Stats say that he’s in the same ballpark as the best in the business on clay, but he’s vulnerable to big hitters (Rublev has beaten Ruud five times in six career meetings) and his record versus top-five opposition is 3-11 win/loss (1-4 on clay). It’s hard to see him winning the title, but the final is possible.

Indeed, Ruud’s price has halved to 25/1 with Betfair since the draw came out and he looks the value play with Tsitsipas short to win the title.

Possible Outsiders

The French Open hasn’t been the place to try and find big-priced each-way bets this past 15 years or so and it probably won’t be again this year, but those in with some sort of chance of making the quarters this year have to be the ones in Q4.

With Medvedev far from certain to make it past week one, the likes of Jannik Sinner, Andrey Rublev, Pablo Carreno Busta, Miomir Kecmanovic and Nikoloz Basilashvili should fancy their chances.

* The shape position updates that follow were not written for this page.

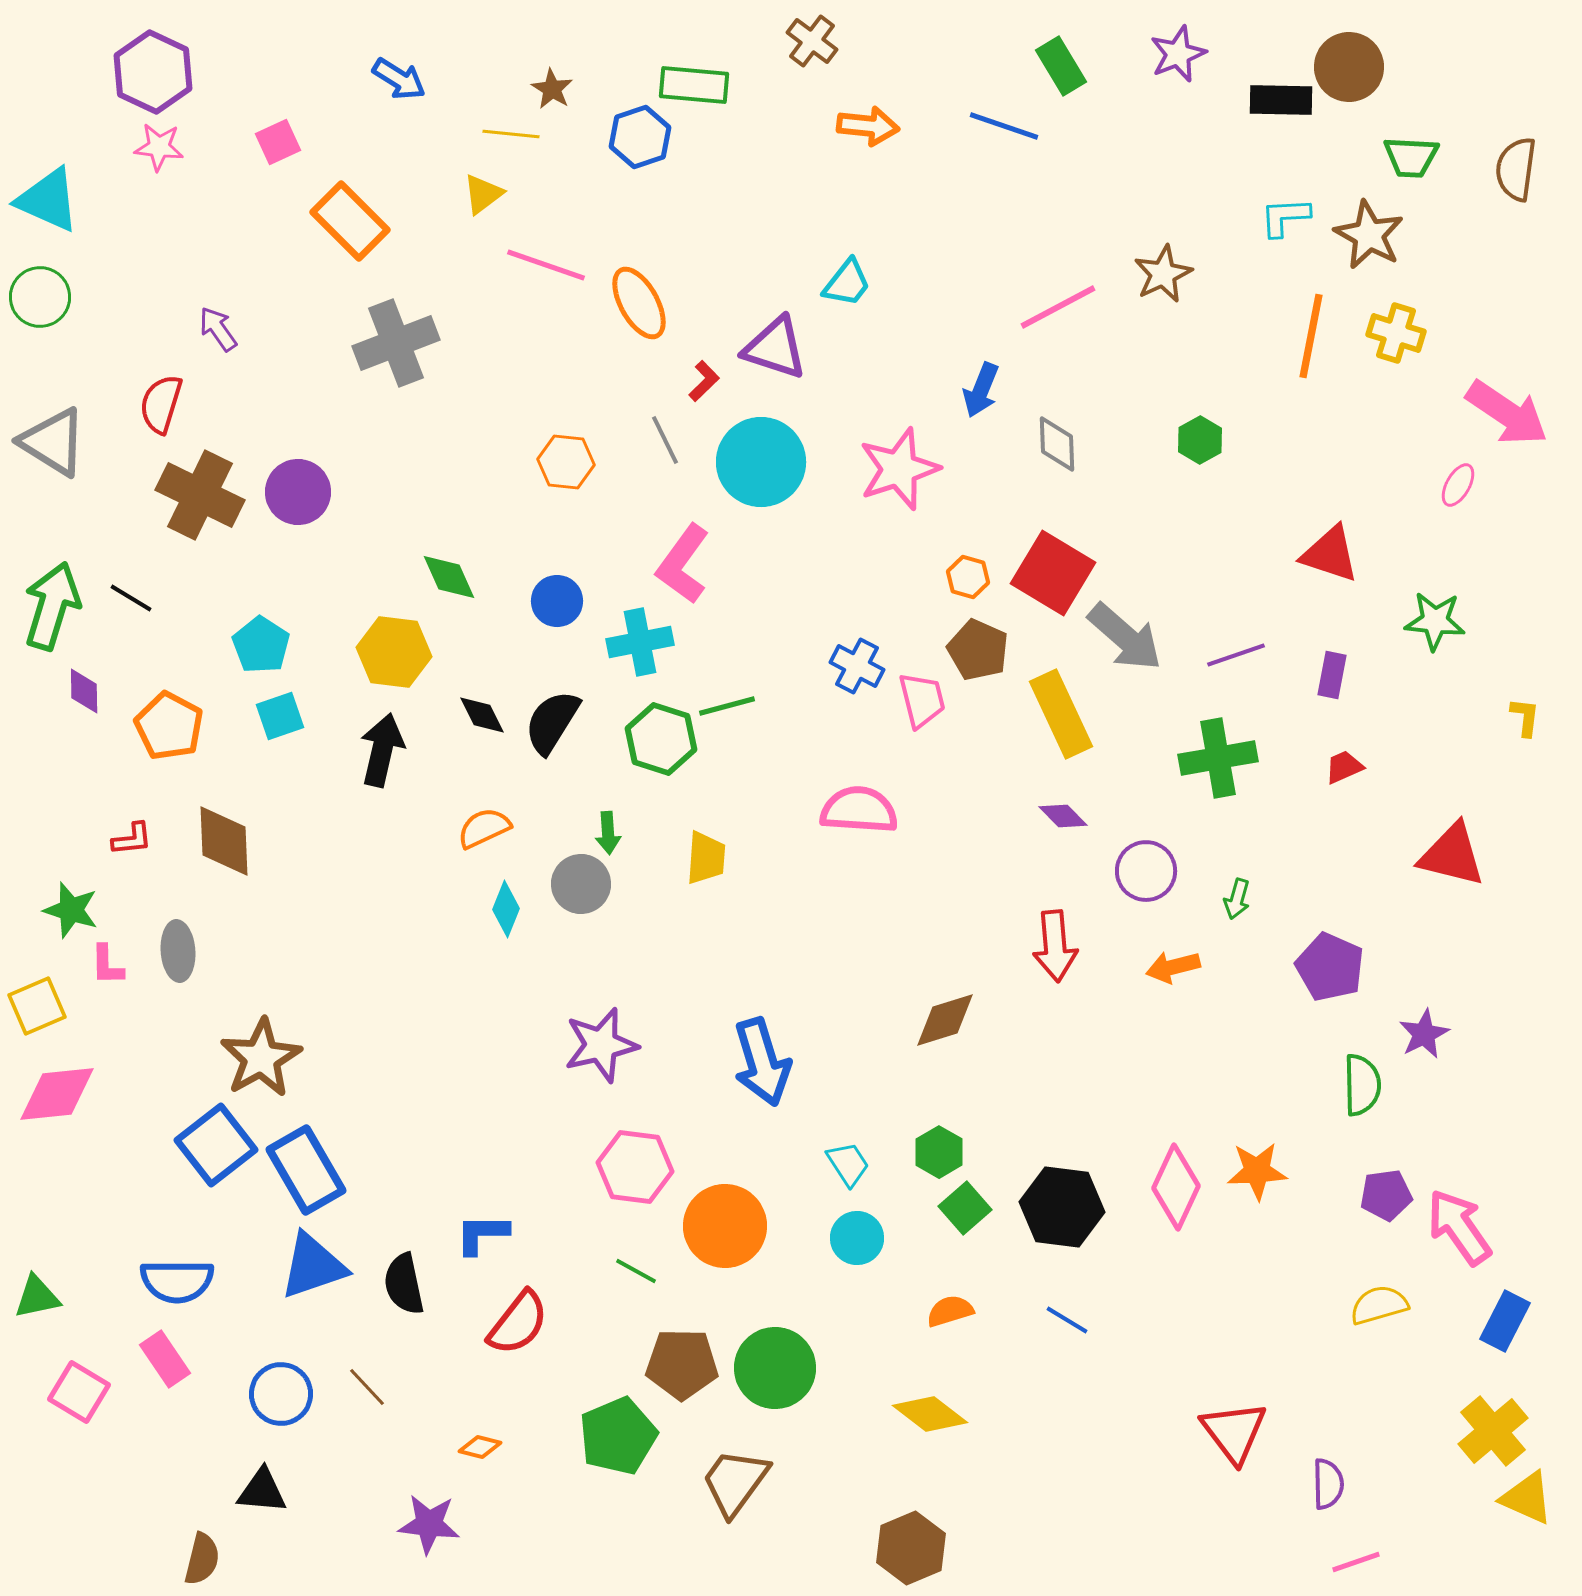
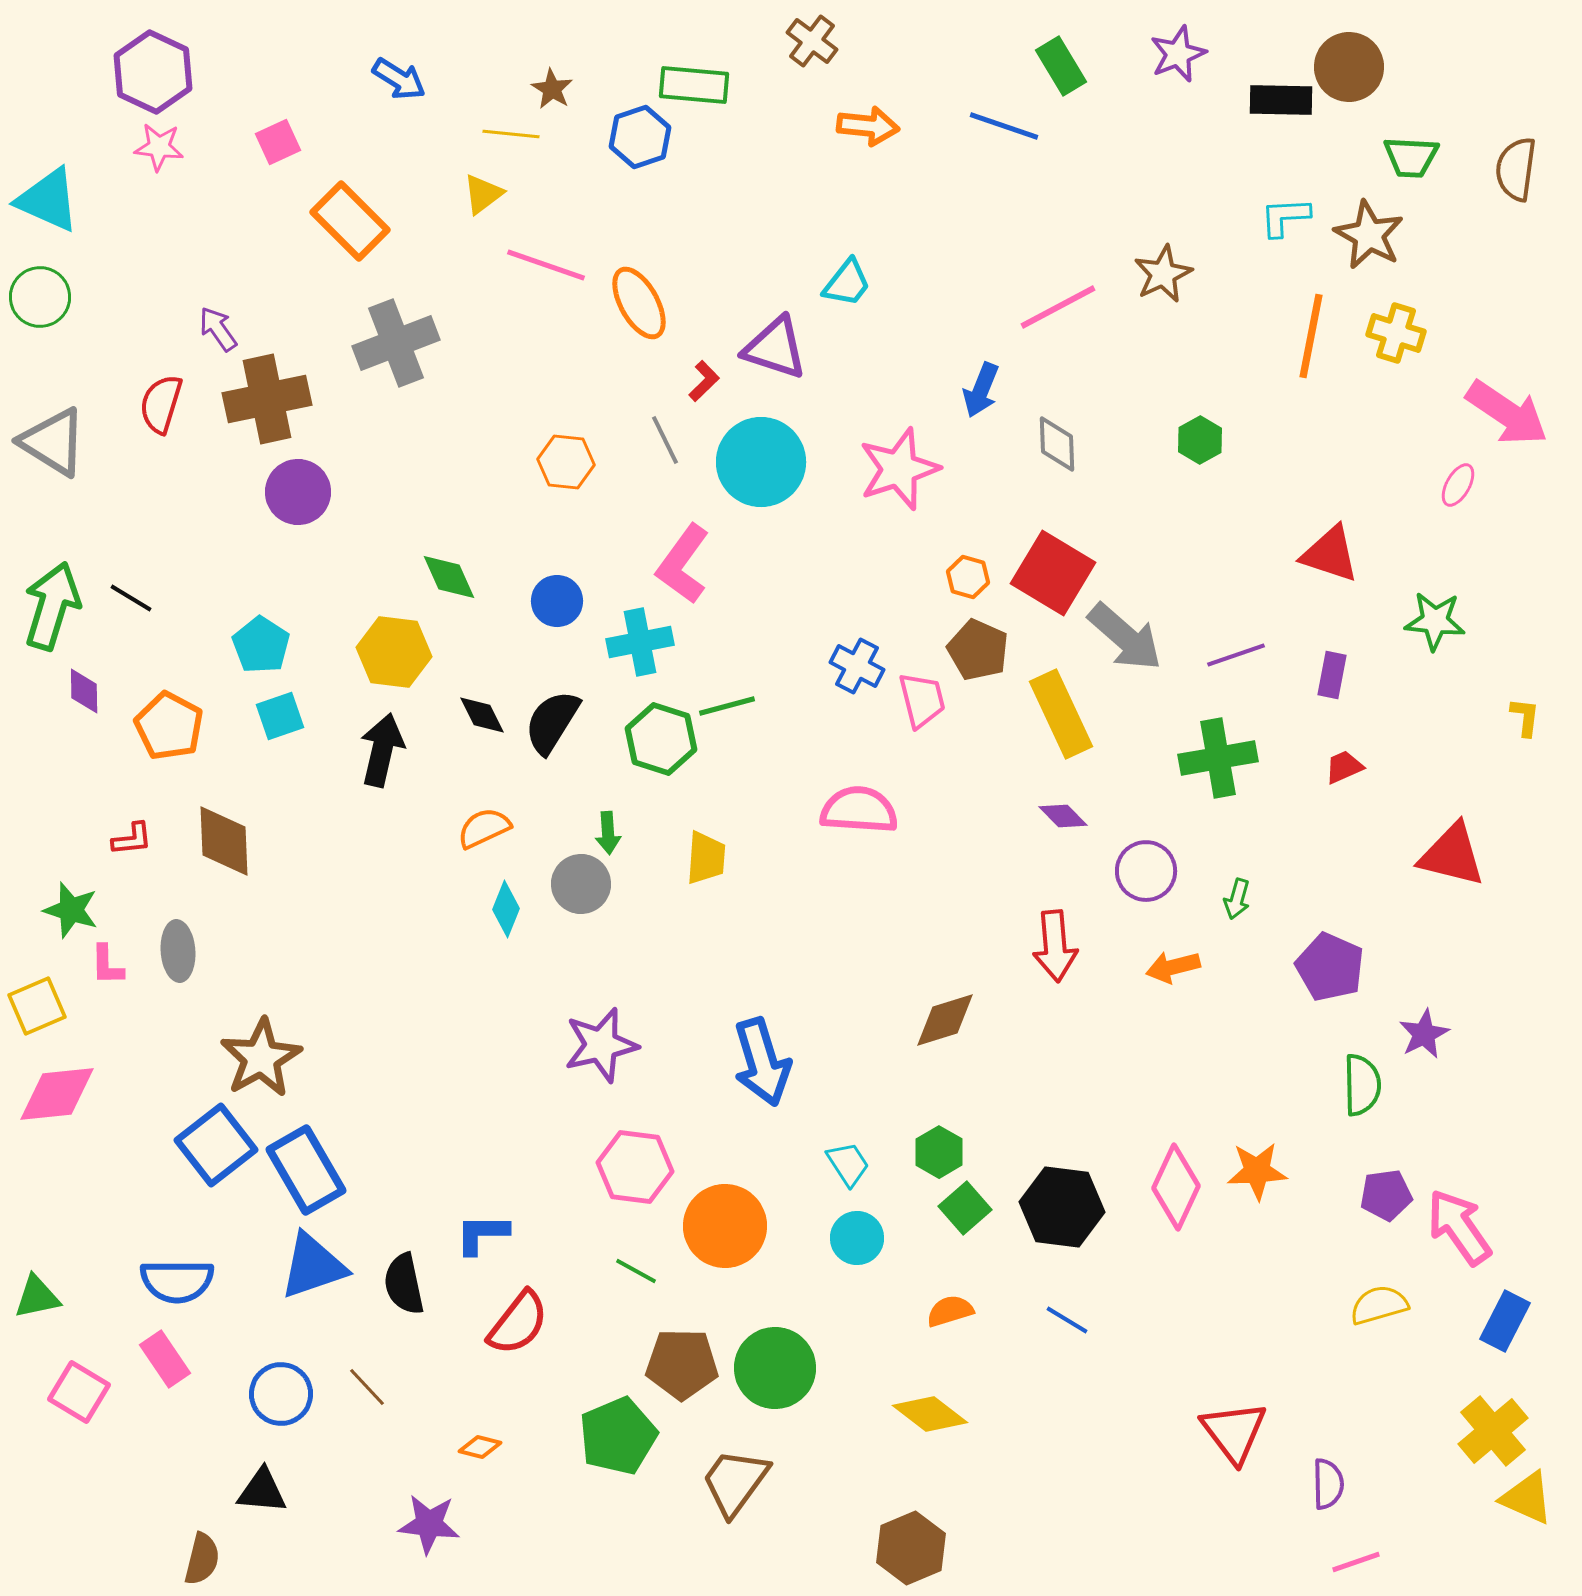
brown cross at (200, 495): moved 67 px right, 96 px up; rotated 38 degrees counterclockwise
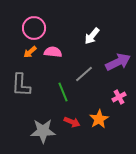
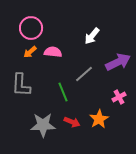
pink circle: moved 3 px left
gray star: moved 6 px up
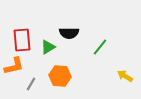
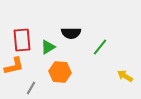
black semicircle: moved 2 px right
orange hexagon: moved 4 px up
gray line: moved 4 px down
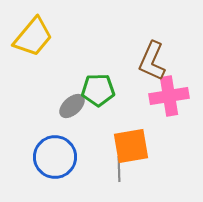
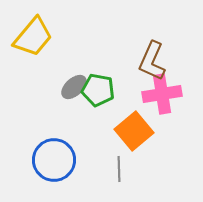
green pentagon: rotated 12 degrees clockwise
pink cross: moved 7 px left, 2 px up
gray ellipse: moved 2 px right, 19 px up
orange square: moved 3 px right, 15 px up; rotated 30 degrees counterclockwise
blue circle: moved 1 px left, 3 px down
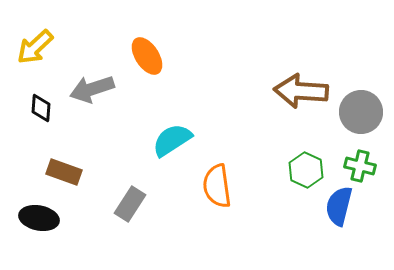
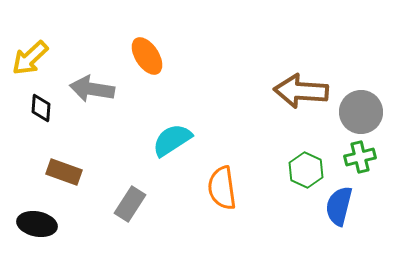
yellow arrow: moved 5 px left, 11 px down
gray arrow: rotated 27 degrees clockwise
green cross: moved 9 px up; rotated 28 degrees counterclockwise
orange semicircle: moved 5 px right, 2 px down
black ellipse: moved 2 px left, 6 px down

It would be no real surprise if one of those names made it to the semi-finals and from there they’d need to be fortunate to progress, but those five look the best of the bigger prices.


With the draw having put Djokovic, Nadal, Alcaraz and Zverev together in the top half and Medvedev, Ruud, Tsitsipas and Rublev in the bottom half the obvious play is to back Ruud each-way at 25/1.

The Norwegian’s clay stats make him the clear pick compared to Tsitsipas and it’s worth recalling that Ruud beat Tsitsipas in their only main level clay meeting in Madrid last season.

One point each-way then is the wager on Ruud, with Djokovic and Alcaraz expected to face off in the semi finals to decide who progresses to the final from the top half.